Work to complete -
Go through the material below, noting each line where the string "click" appears, and give only the total.

Exercise input -
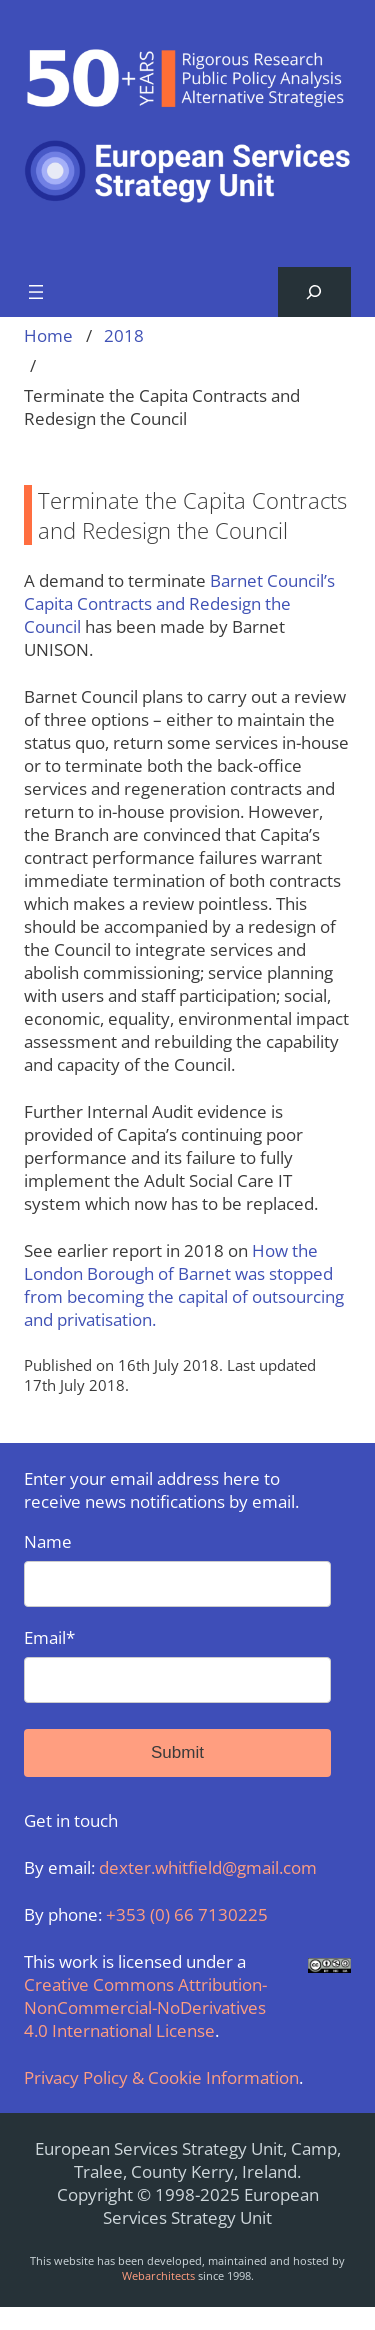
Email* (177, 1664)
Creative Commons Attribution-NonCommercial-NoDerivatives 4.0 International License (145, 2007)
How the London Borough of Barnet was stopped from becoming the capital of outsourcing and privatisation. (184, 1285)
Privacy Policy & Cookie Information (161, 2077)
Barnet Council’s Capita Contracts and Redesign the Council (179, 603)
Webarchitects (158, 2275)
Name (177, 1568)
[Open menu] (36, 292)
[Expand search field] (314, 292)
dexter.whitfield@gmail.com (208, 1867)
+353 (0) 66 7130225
--
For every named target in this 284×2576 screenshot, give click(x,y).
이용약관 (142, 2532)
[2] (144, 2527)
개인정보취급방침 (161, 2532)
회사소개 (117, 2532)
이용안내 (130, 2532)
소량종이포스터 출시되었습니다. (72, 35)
---
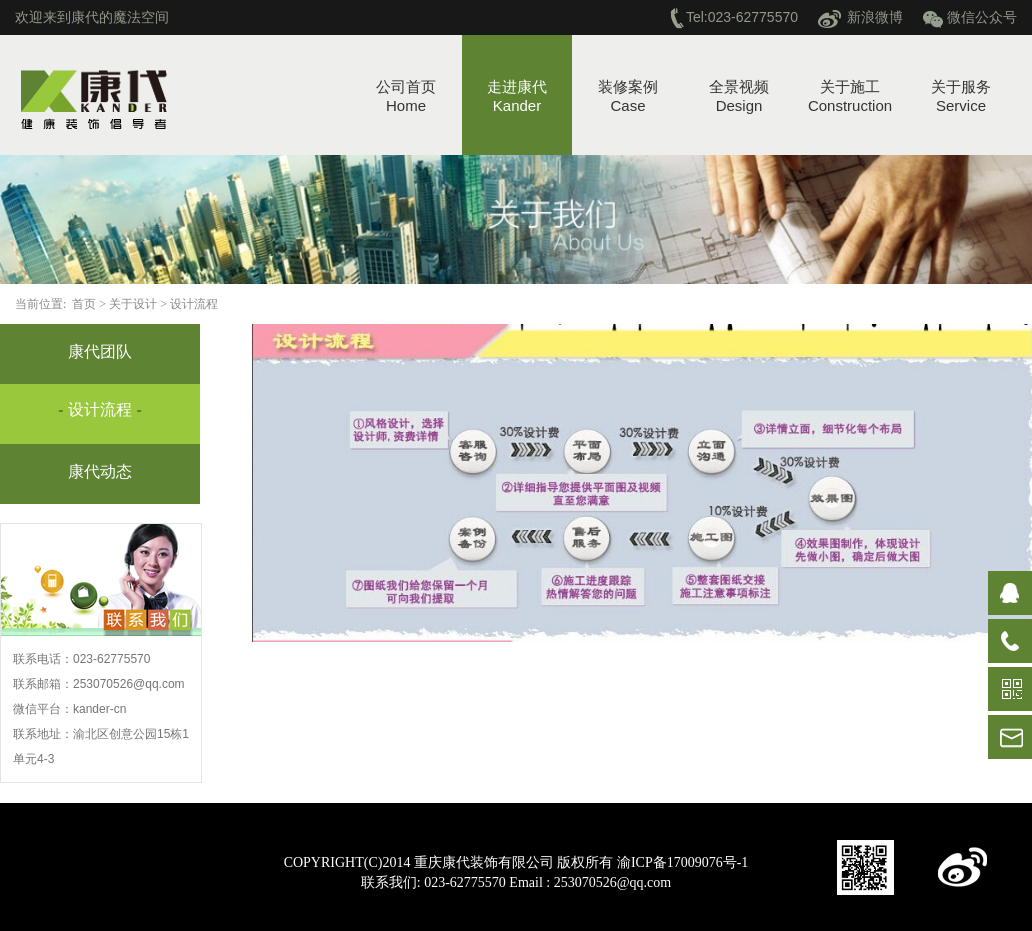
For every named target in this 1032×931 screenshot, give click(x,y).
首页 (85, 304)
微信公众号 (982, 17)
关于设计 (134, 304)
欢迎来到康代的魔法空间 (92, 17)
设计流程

Task solution -
2